Advocates speak against gov.’s cuts to state domestic violence program

By Khalida Sarwari

A survivor of domestic violence stood before a crowd of city and community leaders in San Jose today to lament Gov. Arnold Schwarzenegger’s last-minute line-item veto to cut all funding for the state program that provides aid to battered women.

Tamara Chukes, a mother of four, said she suffered through seven years of domestic violence before the Community Solutions’ La Isla Pacifica domestic violence shelter came to her aid. The Gilroy shelter is one of nearly 100 facilities across the state funded by the Domestic Violence Program, part of the Department of Public Health.

“Where would I be today if it weren’t for La Isla Pacifica? Chances are I wouldn’t have survived,” Chukes said. “I am horrified that my story will be the last success story.”
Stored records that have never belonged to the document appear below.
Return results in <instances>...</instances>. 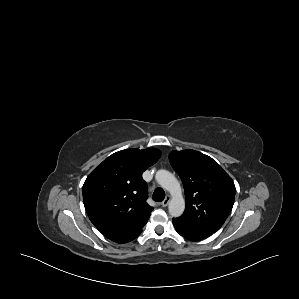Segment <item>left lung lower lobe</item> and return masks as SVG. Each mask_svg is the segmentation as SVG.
Returning <instances> with one entry per match:
<instances>
[{
  "instance_id": "0a47b994",
  "label": "left lung lower lobe",
  "mask_w": 299,
  "mask_h": 299,
  "mask_svg": "<svg viewBox=\"0 0 299 299\" xmlns=\"http://www.w3.org/2000/svg\"><path fill=\"white\" fill-rule=\"evenodd\" d=\"M173 224L175 226L176 231L183 237L193 240V241H198L205 239L211 235V233L206 232L202 229L198 228H192L186 224V222L180 220L179 218H174Z\"/></svg>"
}]
</instances>
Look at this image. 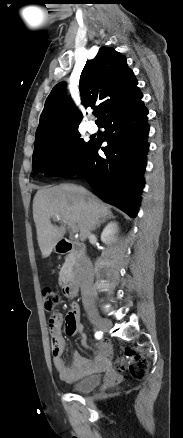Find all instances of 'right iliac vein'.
Masks as SVG:
<instances>
[{"label": "right iliac vein", "mask_w": 183, "mask_h": 438, "mask_svg": "<svg viewBox=\"0 0 183 438\" xmlns=\"http://www.w3.org/2000/svg\"><path fill=\"white\" fill-rule=\"evenodd\" d=\"M93 323L103 332H107L112 326V323L108 319L99 316L93 318Z\"/></svg>", "instance_id": "1"}]
</instances>
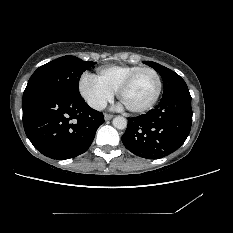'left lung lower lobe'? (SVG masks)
<instances>
[{"label": "left lung lower lobe", "mask_w": 233, "mask_h": 233, "mask_svg": "<svg viewBox=\"0 0 233 233\" xmlns=\"http://www.w3.org/2000/svg\"><path fill=\"white\" fill-rule=\"evenodd\" d=\"M191 124V95L183 88L162 98L147 114L128 118L122 142L137 156L162 158L182 146Z\"/></svg>", "instance_id": "left-lung-lower-lobe-1"}]
</instances>
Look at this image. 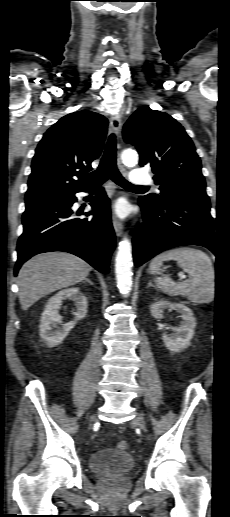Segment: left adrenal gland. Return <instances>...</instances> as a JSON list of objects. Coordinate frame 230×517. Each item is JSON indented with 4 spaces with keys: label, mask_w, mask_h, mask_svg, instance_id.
Returning a JSON list of instances; mask_svg holds the SVG:
<instances>
[{
    "label": "left adrenal gland",
    "mask_w": 230,
    "mask_h": 517,
    "mask_svg": "<svg viewBox=\"0 0 230 517\" xmlns=\"http://www.w3.org/2000/svg\"><path fill=\"white\" fill-rule=\"evenodd\" d=\"M154 287L151 282L148 283L147 288Z\"/></svg>",
    "instance_id": "obj_1"
}]
</instances>
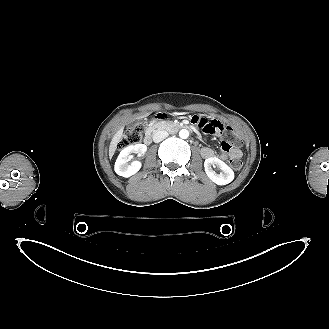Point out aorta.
Masks as SVG:
<instances>
[{
    "instance_id": "762f6f07",
    "label": "aorta",
    "mask_w": 329,
    "mask_h": 329,
    "mask_svg": "<svg viewBox=\"0 0 329 329\" xmlns=\"http://www.w3.org/2000/svg\"><path fill=\"white\" fill-rule=\"evenodd\" d=\"M179 136H180V138H182V139H187V138L189 137V131L186 130V129H182V130H180V132H179Z\"/></svg>"
}]
</instances>
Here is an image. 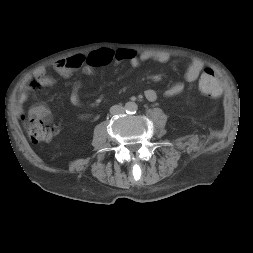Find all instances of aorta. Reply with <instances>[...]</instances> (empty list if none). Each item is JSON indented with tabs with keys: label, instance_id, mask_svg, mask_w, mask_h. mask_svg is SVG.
Returning <instances> with one entry per match:
<instances>
[{
	"label": "aorta",
	"instance_id": "762f6f07",
	"mask_svg": "<svg viewBox=\"0 0 253 253\" xmlns=\"http://www.w3.org/2000/svg\"><path fill=\"white\" fill-rule=\"evenodd\" d=\"M125 112L128 114H133L137 111V104L133 101H129L124 106Z\"/></svg>",
	"mask_w": 253,
	"mask_h": 253
}]
</instances>
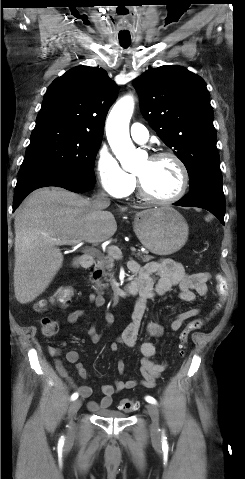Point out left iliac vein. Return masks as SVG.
<instances>
[{"label": "left iliac vein", "instance_id": "4c4485c4", "mask_svg": "<svg viewBox=\"0 0 245 479\" xmlns=\"http://www.w3.org/2000/svg\"><path fill=\"white\" fill-rule=\"evenodd\" d=\"M147 412L151 418L150 430L153 435H157L159 432V411L153 404L146 405Z\"/></svg>", "mask_w": 245, "mask_h": 479}]
</instances>
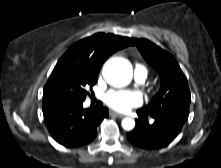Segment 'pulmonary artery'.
Here are the masks:
<instances>
[{
	"label": "pulmonary artery",
	"mask_w": 221,
	"mask_h": 168,
	"mask_svg": "<svg viewBox=\"0 0 221 168\" xmlns=\"http://www.w3.org/2000/svg\"><path fill=\"white\" fill-rule=\"evenodd\" d=\"M134 78L138 83H144L147 78V71L145 68L136 66L134 71Z\"/></svg>",
	"instance_id": "pulmonary-artery-1"
}]
</instances>
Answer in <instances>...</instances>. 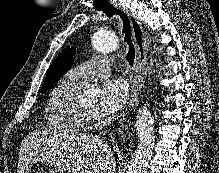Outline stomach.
I'll return each instance as SVG.
<instances>
[{"instance_id":"1","label":"stomach","mask_w":219,"mask_h":173,"mask_svg":"<svg viewBox=\"0 0 219 173\" xmlns=\"http://www.w3.org/2000/svg\"><path fill=\"white\" fill-rule=\"evenodd\" d=\"M49 173H67V172H66V170H64L60 167L54 166V167H51L49 169Z\"/></svg>"}]
</instances>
Chukes and other advocates gathered today for a news conference in front of a vacant house symbolizing a place where victims of domestic violence live behind closed doors. Advocates said the $20.4 million cut includes a loss of more than $800,000 in funding from four Silicon Valley nonprofit organizations that offer support to victims and their children and could leave victims vulnerable to injury and death.
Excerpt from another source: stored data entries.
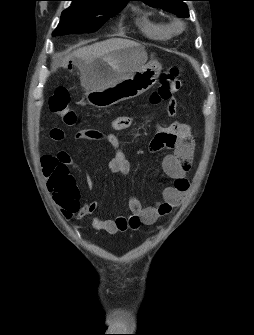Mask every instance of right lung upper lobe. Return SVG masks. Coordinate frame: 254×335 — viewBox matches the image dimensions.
Masks as SVG:
<instances>
[{
	"mask_svg": "<svg viewBox=\"0 0 254 335\" xmlns=\"http://www.w3.org/2000/svg\"><path fill=\"white\" fill-rule=\"evenodd\" d=\"M105 4H126L129 0H80Z\"/></svg>",
	"mask_w": 254,
	"mask_h": 335,
	"instance_id": "obj_1",
	"label": "right lung upper lobe"
}]
</instances>
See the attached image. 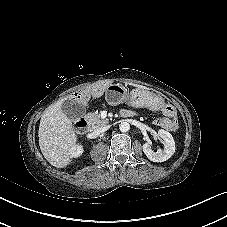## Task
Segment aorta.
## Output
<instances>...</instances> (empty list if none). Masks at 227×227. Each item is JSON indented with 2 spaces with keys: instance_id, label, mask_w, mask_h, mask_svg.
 I'll use <instances>...</instances> for the list:
<instances>
[{
  "instance_id": "1",
  "label": "aorta",
  "mask_w": 227,
  "mask_h": 227,
  "mask_svg": "<svg viewBox=\"0 0 227 227\" xmlns=\"http://www.w3.org/2000/svg\"><path fill=\"white\" fill-rule=\"evenodd\" d=\"M119 129L121 132H128L130 130V124L128 122H121Z\"/></svg>"
}]
</instances>
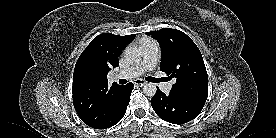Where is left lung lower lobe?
<instances>
[{
	"instance_id": "left-lung-lower-lobe-1",
	"label": "left lung lower lobe",
	"mask_w": 276,
	"mask_h": 138,
	"mask_svg": "<svg viewBox=\"0 0 276 138\" xmlns=\"http://www.w3.org/2000/svg\"><path fill=\"white\" fill-rule=\"evenodd\" d=\"M151 105L161 119L173 124H184L193 120L204 106L172 94L166 95L159 88L151 100Z\"/></svg>"
}]
</instances>
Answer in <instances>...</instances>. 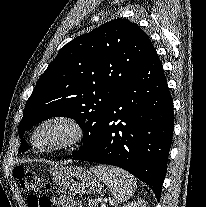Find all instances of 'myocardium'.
<instances>
[{
	"mask_svg": "<svg viewBox=\"0 0 206 207\" xmlns=\"http://www.w3.org/2000/svg\"><path fill=\"white\" fill-rule=\"evenodd\" d=\"M49 124H61L69 130L67 138L61 143L51 147H39L35 142L37 133L45 126ZM85 139V129L83 125L73 117L66 115H54L47 117L40 121L32 130L30 134V145L32 148L44 154L57 153L67 151L79 146Z\"/></svg>",
	"mask_w": 206,
	"mask_h": 207,
	"instance_id": "f54148a6",
	"label": "myocardium"
}]
</instances>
San Jose Police Chief Rob Davis was present to decry the planned cuts, saying there were 5,000 domestic violence-related cases sent to the Santa Clara County District Attorney’s Office for prosecution last year. Three of those cases were homicides related to domestic violence.

“This cut is a public safety cut,” Davis said. “When we know what to do, it just doesn’t make sense not to prevent it.”

State Sen. Leland Yee, D-San Francisco/San Mateo, announced on Tuesday that he will introduce legislation to save the Domestic Violence Program with money from the state’s victim compensation fund so that local agencies can continue to offer emergency shelters, around-the-clock crisis hotlines, legal assistance with restraining orders and other support services that protect victims.

“Every penny we find is another life saved, another family that will stay together,” Yee said.

The allocation would help alleviate the loss of $20.4 million in funding that goes to 94 domestic violence shelters and centers throughout the state.

The cut will eliminate about $817,862 in funding to the Asian Americans for Community Involvement in San Jose, Community Solutions in South Santa Clara County, Next Door Solutions to Domestic Violence in San Jose and Support Network for Battered Women in Sunnyvale.

A spokesman with the governor’s office said the budget cut was a necessary move to balance the budget reserve.

“The veto is not based on the value of the services that this and other programs that were vetoed provide,” Schwarzenegger spokesman H.D. Palmer said.

Schwarzenegger had to resort to line-item budget veto, Palmer said, to keep a minimum of $500 million in the budget reserve after the assembly approved and passed down an unbalanced budget that did not take into account measures totaling $1.1 billion.

“The governor had to face the hand that he was dealt,” Palmer said.